**Exercise prompt:**
Please output exactly the part of the records below that opens with the line containing "The Ukraine War One Year in: Nine False" and closes with the line containing "D STRENGTH FOR A FULLER", both lines included, and nothing else.

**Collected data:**
══════════════════════════════

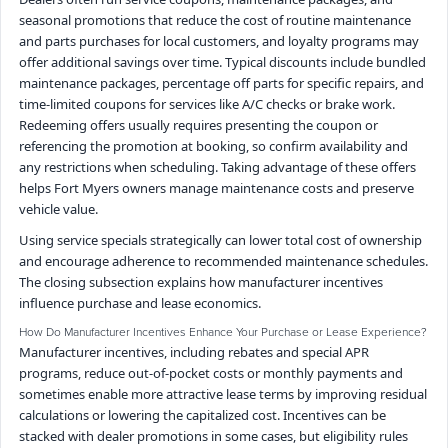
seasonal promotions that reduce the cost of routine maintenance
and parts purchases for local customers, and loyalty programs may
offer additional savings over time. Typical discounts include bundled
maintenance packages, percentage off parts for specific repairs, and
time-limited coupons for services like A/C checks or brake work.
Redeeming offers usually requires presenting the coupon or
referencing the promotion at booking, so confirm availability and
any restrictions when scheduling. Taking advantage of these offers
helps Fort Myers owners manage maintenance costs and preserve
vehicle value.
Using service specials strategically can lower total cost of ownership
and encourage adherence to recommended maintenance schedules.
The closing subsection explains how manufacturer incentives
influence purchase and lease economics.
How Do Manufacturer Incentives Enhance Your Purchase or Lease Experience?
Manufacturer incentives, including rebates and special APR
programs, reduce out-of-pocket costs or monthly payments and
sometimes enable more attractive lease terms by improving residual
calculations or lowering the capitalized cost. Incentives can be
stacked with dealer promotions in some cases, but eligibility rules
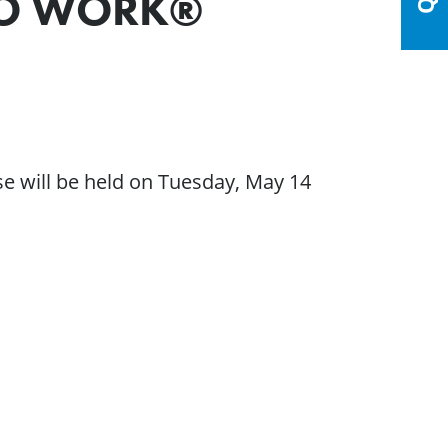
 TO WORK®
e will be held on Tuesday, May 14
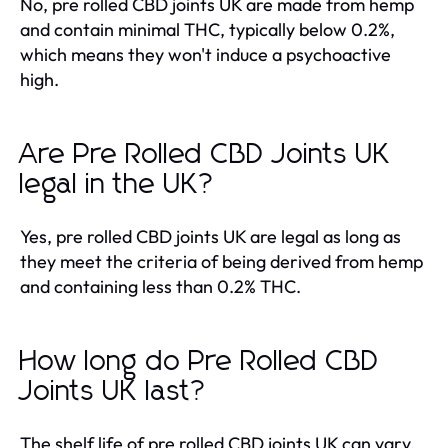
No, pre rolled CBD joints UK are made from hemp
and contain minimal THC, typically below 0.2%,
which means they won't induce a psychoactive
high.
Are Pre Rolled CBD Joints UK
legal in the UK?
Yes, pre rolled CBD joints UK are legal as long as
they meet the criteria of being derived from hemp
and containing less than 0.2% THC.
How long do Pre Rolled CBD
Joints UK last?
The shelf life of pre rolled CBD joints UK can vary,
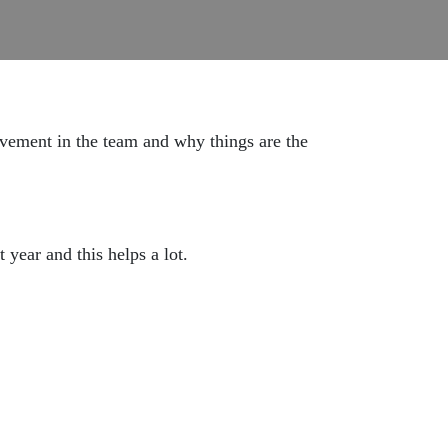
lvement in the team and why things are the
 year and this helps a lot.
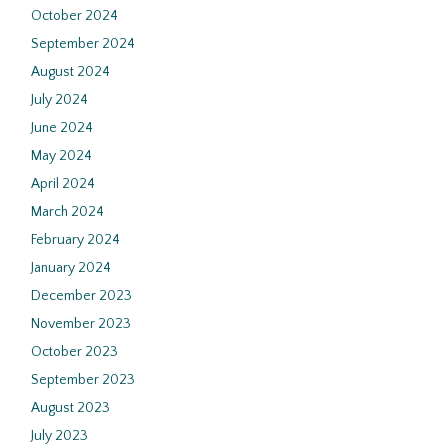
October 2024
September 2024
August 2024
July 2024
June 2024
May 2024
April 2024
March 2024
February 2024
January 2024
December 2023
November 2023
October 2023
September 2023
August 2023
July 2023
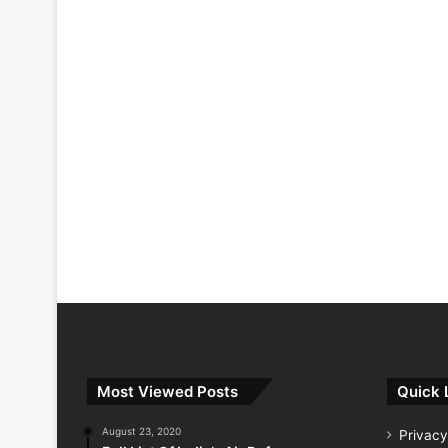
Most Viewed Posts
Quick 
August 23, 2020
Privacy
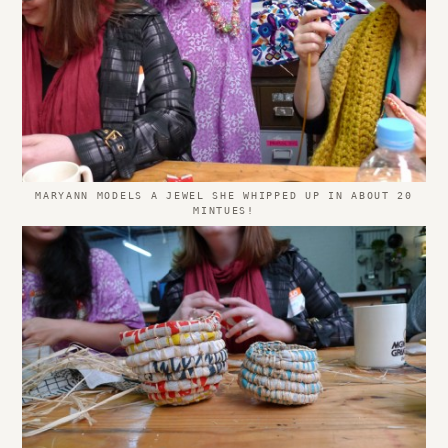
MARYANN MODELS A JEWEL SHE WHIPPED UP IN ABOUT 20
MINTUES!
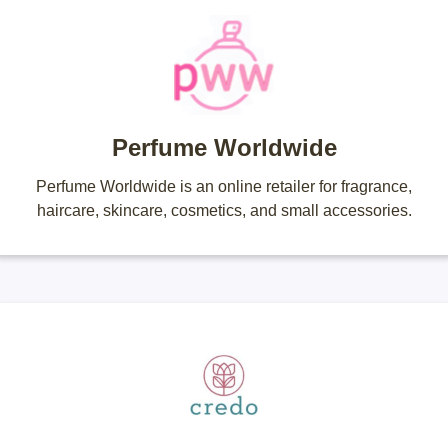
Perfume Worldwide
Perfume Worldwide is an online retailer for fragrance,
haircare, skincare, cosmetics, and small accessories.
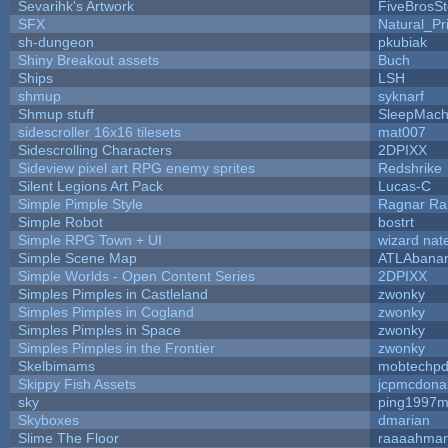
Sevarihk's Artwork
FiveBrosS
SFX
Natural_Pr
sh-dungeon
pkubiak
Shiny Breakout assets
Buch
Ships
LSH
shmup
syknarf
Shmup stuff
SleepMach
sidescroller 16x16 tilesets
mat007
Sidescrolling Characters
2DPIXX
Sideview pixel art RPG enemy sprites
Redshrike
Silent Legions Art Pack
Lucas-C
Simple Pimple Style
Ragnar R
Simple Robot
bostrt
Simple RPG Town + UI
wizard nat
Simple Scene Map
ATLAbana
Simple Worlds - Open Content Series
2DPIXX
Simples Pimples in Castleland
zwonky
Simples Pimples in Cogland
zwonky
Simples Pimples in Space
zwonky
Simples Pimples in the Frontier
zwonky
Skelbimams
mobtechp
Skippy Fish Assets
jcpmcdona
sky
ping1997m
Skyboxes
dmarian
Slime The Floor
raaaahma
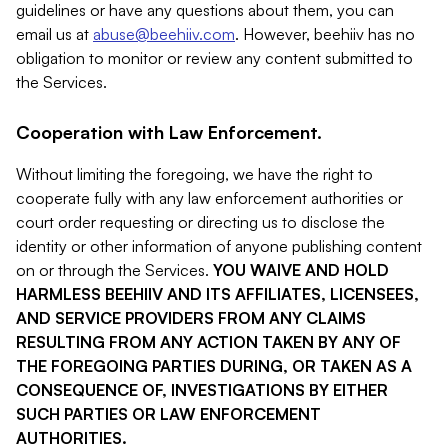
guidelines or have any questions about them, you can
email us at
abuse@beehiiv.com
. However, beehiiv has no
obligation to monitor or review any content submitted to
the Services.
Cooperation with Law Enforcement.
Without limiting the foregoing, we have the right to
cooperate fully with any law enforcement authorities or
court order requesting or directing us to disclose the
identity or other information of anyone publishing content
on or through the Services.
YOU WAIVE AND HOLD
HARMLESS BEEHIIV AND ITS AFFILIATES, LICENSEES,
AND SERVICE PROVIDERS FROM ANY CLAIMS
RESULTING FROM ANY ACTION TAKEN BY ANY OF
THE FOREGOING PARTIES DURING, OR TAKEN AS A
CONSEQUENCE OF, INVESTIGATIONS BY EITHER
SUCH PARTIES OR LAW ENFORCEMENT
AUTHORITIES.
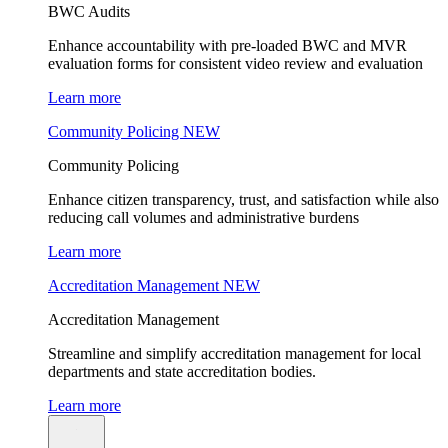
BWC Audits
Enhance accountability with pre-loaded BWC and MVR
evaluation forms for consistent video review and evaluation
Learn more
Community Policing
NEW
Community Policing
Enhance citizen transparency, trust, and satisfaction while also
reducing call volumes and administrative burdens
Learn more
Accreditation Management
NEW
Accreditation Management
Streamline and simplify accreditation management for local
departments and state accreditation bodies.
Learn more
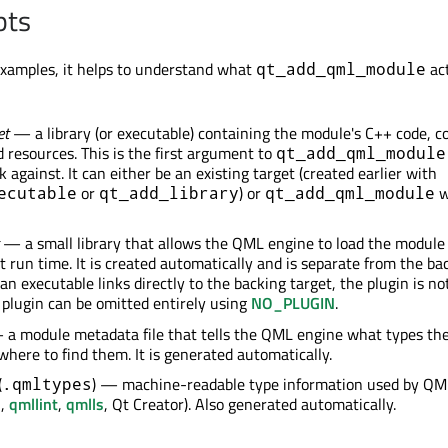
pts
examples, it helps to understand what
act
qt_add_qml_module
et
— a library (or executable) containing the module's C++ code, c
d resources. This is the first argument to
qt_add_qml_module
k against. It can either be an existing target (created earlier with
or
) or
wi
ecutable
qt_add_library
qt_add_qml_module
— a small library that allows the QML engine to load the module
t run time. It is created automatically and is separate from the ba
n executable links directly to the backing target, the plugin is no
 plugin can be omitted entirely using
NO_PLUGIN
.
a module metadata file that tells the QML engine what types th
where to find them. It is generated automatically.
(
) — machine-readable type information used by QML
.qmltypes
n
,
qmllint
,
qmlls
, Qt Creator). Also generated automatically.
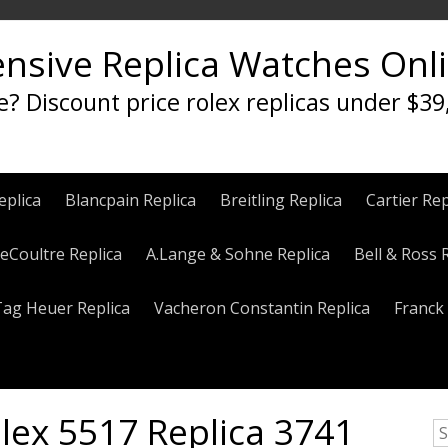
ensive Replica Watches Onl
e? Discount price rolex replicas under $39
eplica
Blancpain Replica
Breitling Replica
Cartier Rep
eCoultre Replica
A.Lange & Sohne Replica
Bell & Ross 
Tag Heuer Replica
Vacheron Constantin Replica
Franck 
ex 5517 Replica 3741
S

══════════════════════════════

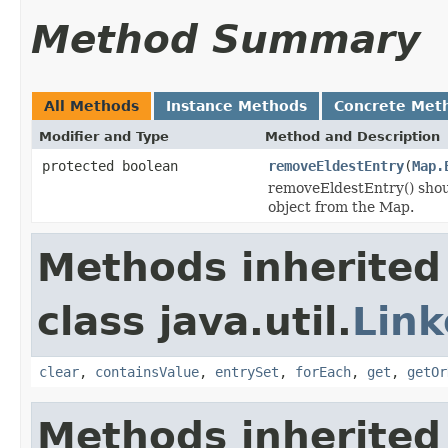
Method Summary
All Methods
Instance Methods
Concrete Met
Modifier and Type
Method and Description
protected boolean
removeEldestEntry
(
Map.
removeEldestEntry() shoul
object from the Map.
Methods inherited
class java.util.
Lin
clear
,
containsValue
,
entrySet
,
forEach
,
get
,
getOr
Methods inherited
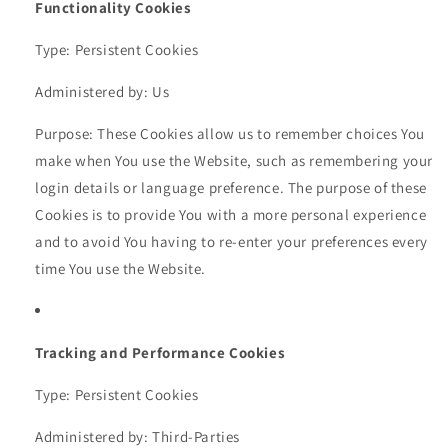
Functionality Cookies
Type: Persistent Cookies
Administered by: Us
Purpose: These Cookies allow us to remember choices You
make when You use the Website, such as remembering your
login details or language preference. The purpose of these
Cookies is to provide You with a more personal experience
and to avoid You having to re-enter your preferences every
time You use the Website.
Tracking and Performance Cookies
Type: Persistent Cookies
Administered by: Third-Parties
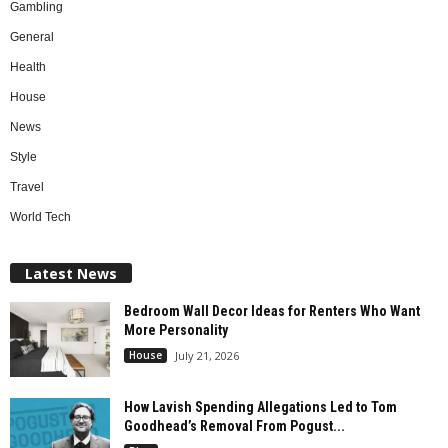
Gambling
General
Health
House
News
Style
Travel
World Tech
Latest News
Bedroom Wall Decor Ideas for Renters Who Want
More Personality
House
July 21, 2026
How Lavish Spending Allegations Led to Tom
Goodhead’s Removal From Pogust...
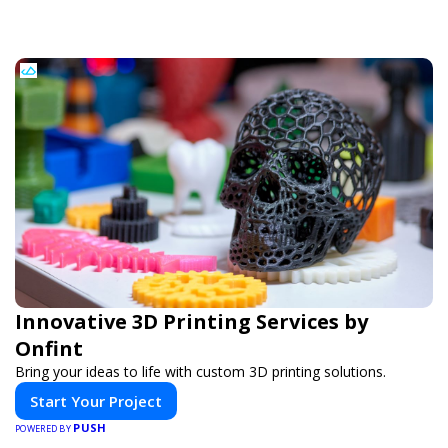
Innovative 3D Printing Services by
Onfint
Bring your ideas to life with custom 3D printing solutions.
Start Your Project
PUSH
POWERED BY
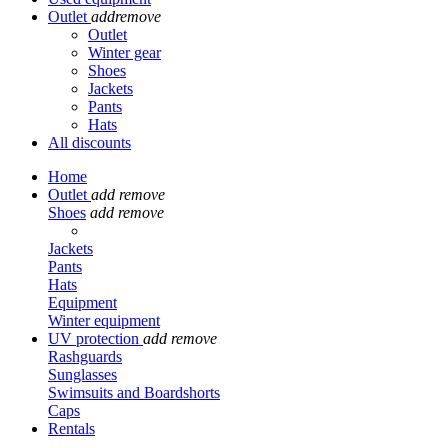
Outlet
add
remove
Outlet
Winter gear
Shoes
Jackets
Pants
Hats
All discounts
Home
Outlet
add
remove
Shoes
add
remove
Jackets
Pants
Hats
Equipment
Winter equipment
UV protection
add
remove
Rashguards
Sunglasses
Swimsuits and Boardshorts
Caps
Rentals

══════════════════════════════

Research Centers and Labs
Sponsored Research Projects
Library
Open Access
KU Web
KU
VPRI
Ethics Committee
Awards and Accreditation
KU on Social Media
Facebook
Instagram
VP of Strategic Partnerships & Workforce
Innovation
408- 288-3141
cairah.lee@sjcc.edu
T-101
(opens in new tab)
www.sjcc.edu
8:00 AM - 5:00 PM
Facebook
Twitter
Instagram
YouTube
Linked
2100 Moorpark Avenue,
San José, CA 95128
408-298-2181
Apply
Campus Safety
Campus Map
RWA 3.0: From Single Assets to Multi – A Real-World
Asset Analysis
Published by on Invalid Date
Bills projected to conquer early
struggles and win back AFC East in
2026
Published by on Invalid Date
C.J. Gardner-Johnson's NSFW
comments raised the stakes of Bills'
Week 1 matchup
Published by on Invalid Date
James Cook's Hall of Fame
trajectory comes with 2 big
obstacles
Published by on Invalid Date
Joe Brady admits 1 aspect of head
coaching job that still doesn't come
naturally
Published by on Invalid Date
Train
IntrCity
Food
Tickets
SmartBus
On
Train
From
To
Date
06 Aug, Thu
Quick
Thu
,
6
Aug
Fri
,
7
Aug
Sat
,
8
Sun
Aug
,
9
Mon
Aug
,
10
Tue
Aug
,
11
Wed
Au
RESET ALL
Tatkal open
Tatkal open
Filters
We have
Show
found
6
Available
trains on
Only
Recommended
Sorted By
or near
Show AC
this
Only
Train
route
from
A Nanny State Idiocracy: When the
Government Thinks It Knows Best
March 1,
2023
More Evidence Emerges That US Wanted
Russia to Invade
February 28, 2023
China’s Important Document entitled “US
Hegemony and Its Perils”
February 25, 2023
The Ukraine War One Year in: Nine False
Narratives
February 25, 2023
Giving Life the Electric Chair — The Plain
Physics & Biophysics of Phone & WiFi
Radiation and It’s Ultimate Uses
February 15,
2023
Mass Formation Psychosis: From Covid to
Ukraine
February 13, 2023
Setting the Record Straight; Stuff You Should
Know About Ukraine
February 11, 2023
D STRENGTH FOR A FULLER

══════════════════════════════

**Response for this exercise:**
The Ukraine War One Year in: Nine False
Narratives
February 25, 2023
Giving Life the Electric Chair — The Plain
Physics & Biophysics of Phone & WiFi
Radiation and It’s Ultimate Uses
February 15,
2023
Mass Formation Psychosis: From Covid to
Ukraine
February 13, 2023
Setting the Record Straight; Stuff You Should
Know About Ukraine
February 11, 2023
D STRENGTH FOR A FULLER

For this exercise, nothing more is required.